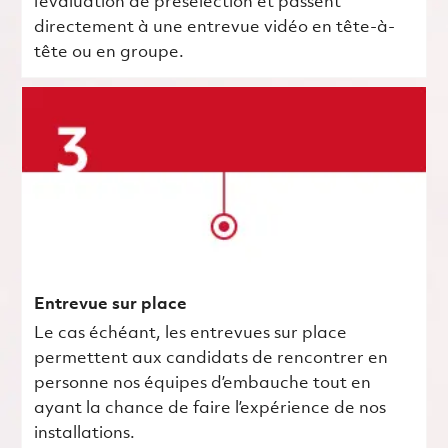
l’évaluation de présélection et passent
directement à une entrevue vidéo en tête-à-
tête ou en groupe.
Entrevue sur place
Le cas échéant, les entrevues sur place
permettent aux candidats de rencontrer en
personne nos équipes d’embauche tout en
ayant la chance de faire l’expérience de nos
installations.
= = =
BRIEF: Copy, from the material above, each line in which the string "tête" occurs.

FINAL ANSWER:
directement à une entrevue vidéo en tête-à-
tête ou en groupe.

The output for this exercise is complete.